Clauses essentielles à inclure dans les contrats d’IA avec les fournisseurs
Pourquoi les contrats d’IA sont cruciaux pour les entreprises
Les accords avec les fournisseurs d’IA déterminent la propriété des données, les droits d’utilisation des modèles et les responsabilités en cas de défaillance. Un addendum dédié à l’IA permet de combler les lacunes des MSA classiques, qui ne couvrent généralement pas les spécificités de l’apprentissage automatique.
Propriété des données d’entrée et des résultats
Il est indispensable de préciser que les entrées du client (prompts, données sensibles, code propriétaire) restent la propriété exclusive du client et ne peuvent être réutilisées par le fournisseur pour entraîner d’autres modèles sans consentement écrit. De même, les sorties générées doivent être transférées au client ou faire l’objet d’une licence robuste qui permette la revente ou la sous‑licence.
Droits de formation du modèle
Les contrats doivent interdire ou limiter l’utilisation des données du client à des fins de formation ou d’amélioration du modèle du fournisseur, à moins d’une autorisation explicite. Cette clause protège contre la création de modèles dérivés qui pourraient être commercialisés par le fournisseur.
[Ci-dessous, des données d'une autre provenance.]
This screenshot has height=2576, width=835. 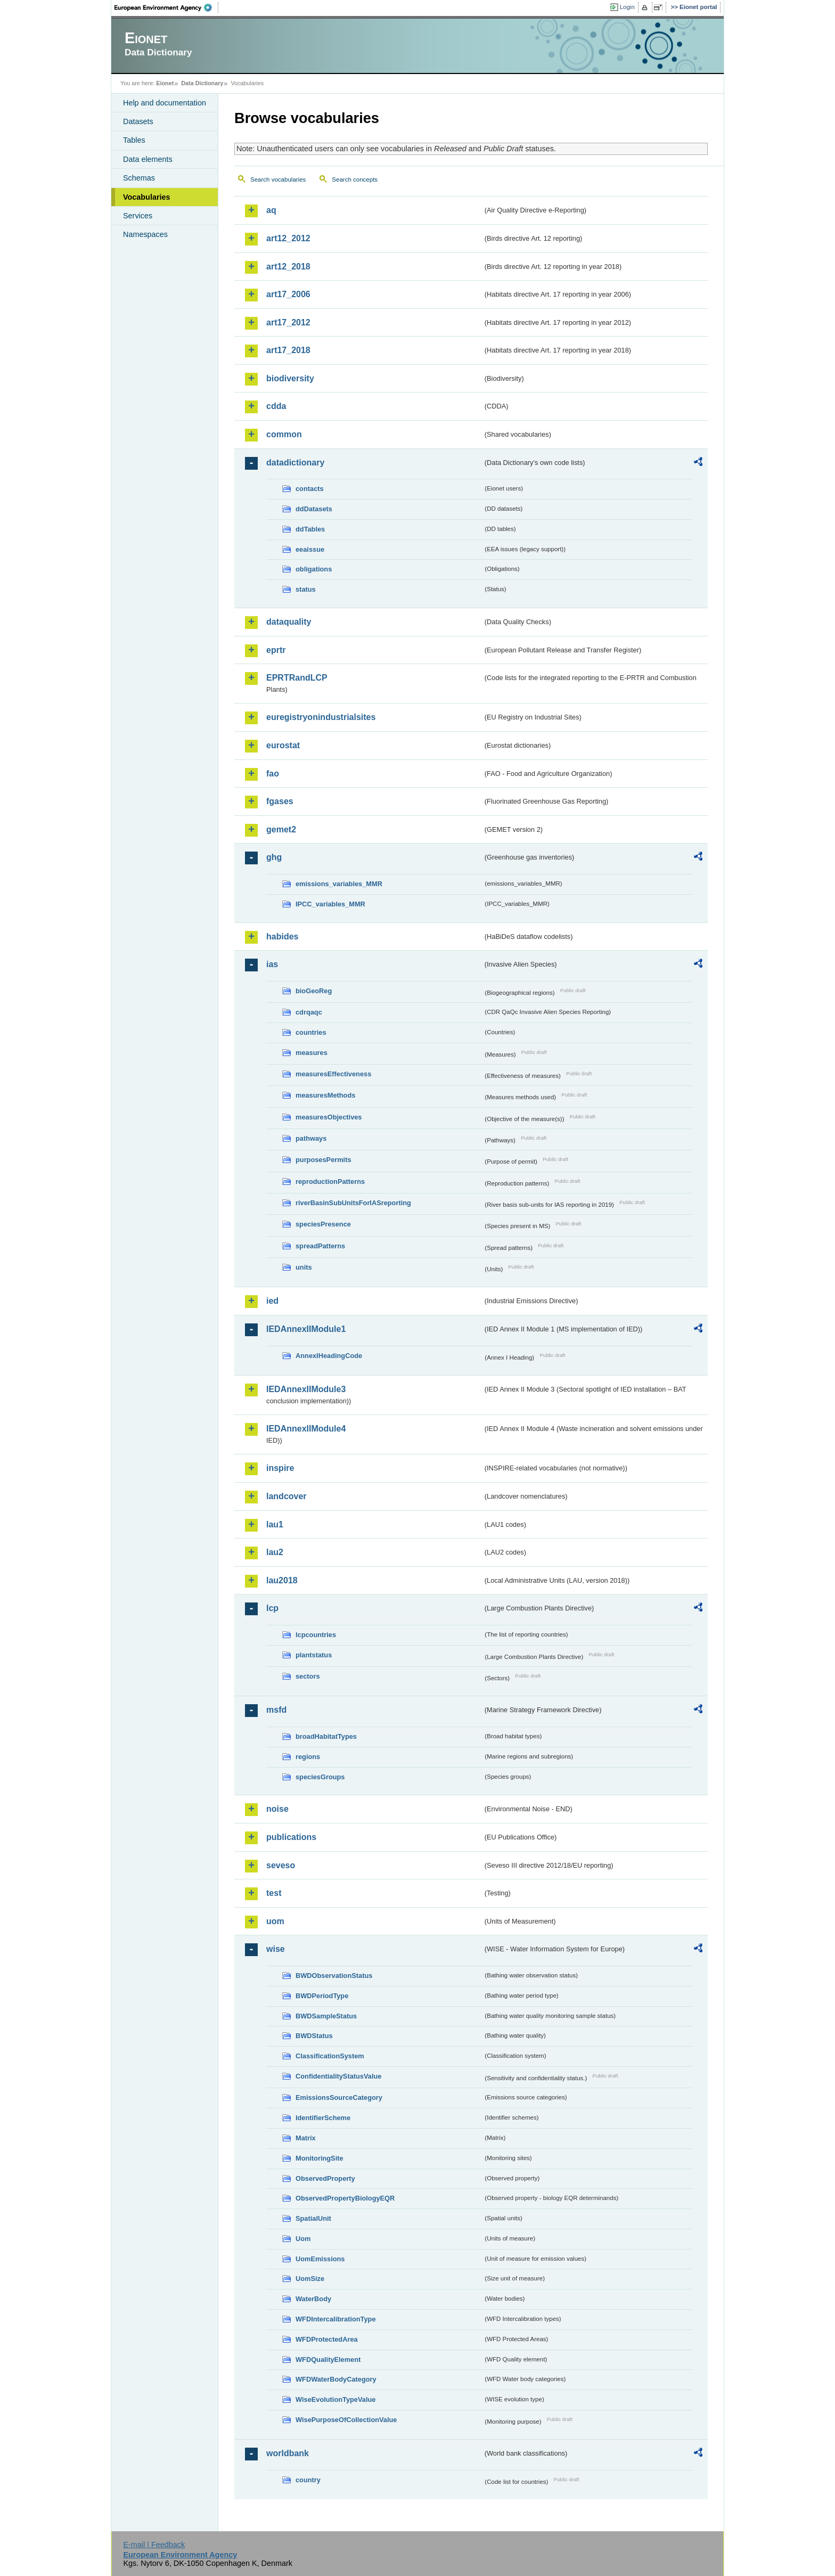 What do you see at coordinates (288, 266) in the screenshot?
I see `art12_2018` at bounding box center [288, 266].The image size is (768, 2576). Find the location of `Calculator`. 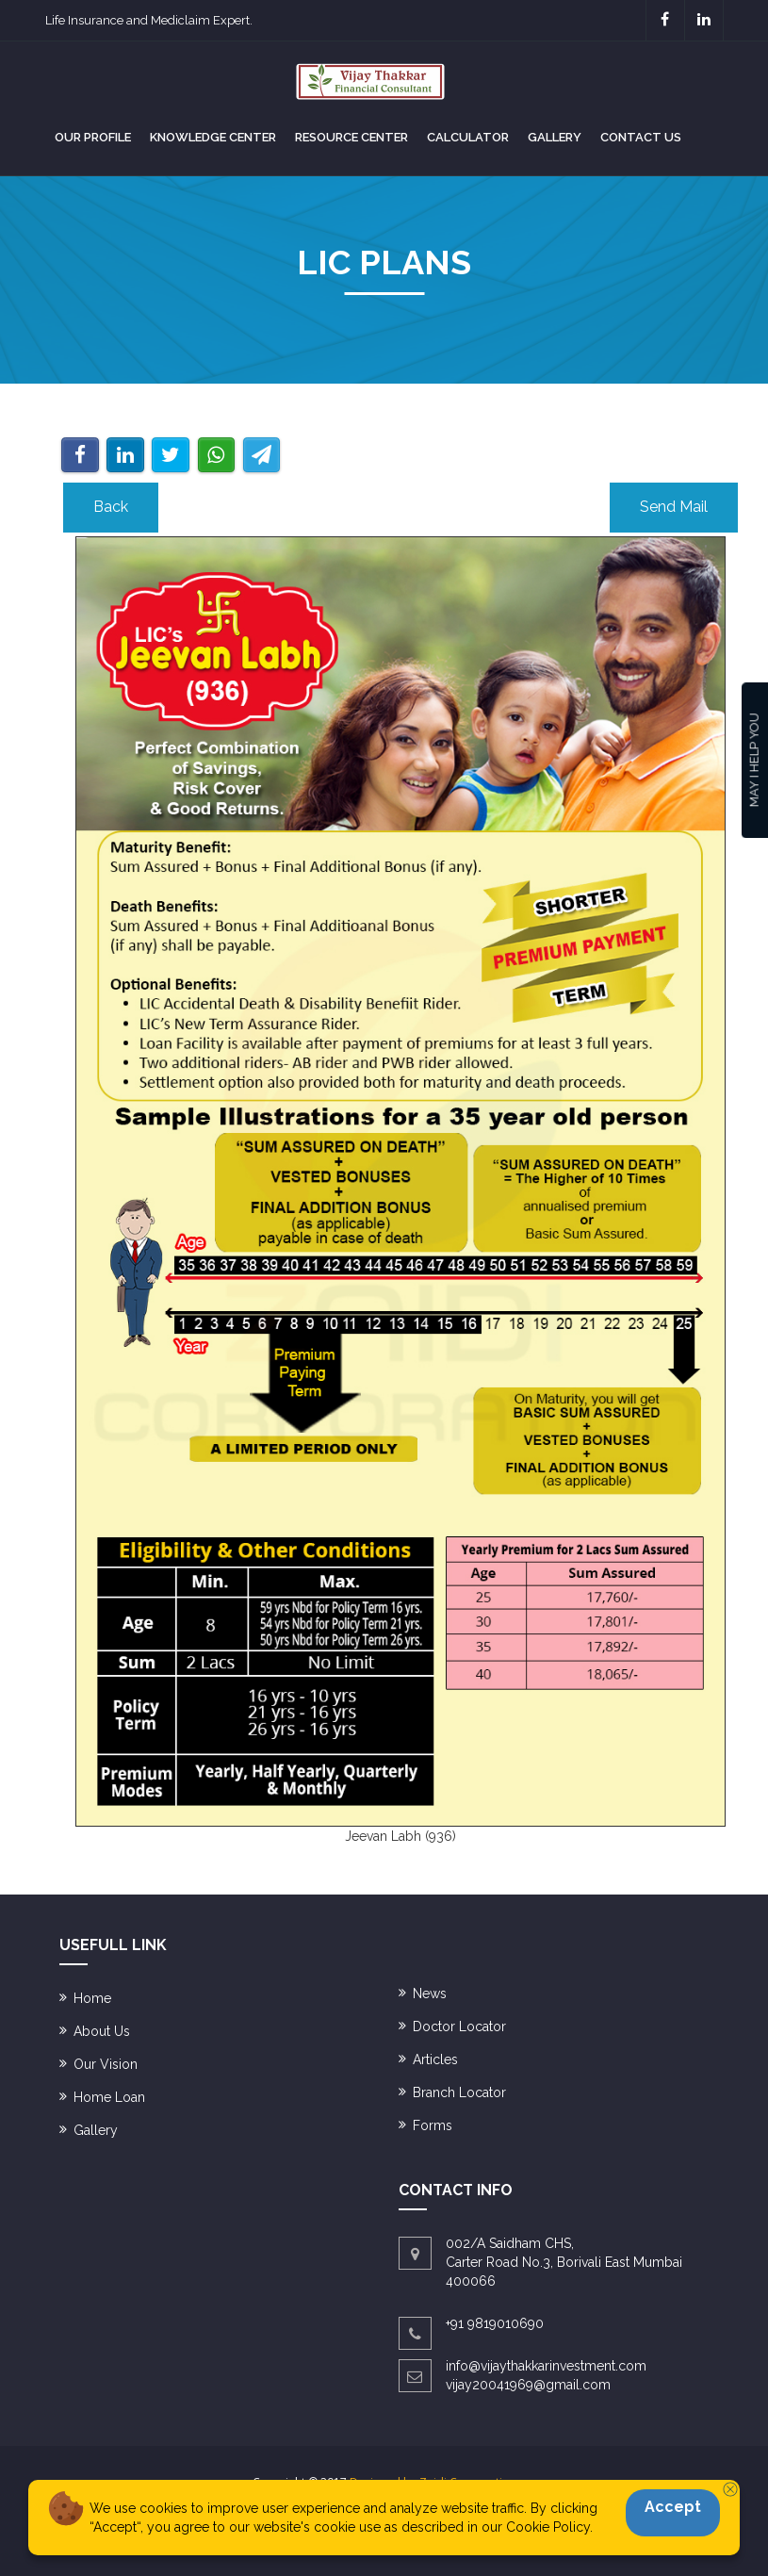

Calculator is located at coordinates (468, 137).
Conflits entre les accords clients et les contrats d’IA
Il faut aligner les obligations contractuelles du client (par exemple, la cession totale de la propriété intellectuelle) avec les droits accordés par le fournisseur d’IA. En cas de divergence, le risque de violation contractuelle expose l’entreprise à des pénalités et à la perte de contrats importants.
Limitation de responsabilité et garanties
Les fournisseurs d’IA limitent souvent leur responsabilité à un mois de frais ou excluent les dommages indirects. Les entreprises doivent négocier des garanties d’exactitude, des indemnités en cas de violation de droits d’auteur et des clauses de responsabilité proportionnée pour couvrir les risques de biais, d’erreurs ou de non‑conformité réglementaire.
Politiques internes d’utilisation de l’IA
Un cadre interne doit préciser qui peut utiliser les outils d’IA, quelles données sont autorisées, le processus d’approbation et les exigences de relecture humaine. Sans ces règles, même le meilleur contrat ne protège pas contre les fuites de données ou les utilisations non autorisées.
Obligation de divulgation de l’usage de l’IA
De nombreux secteurs exigent désormais la transparence sur l’utilisation de l’IA. Le contrat doit donc prévoir la possibilité d’informer les clients que les livrables ont été générés par une IA, tout en assurant que le contrôle humain final a été effectué.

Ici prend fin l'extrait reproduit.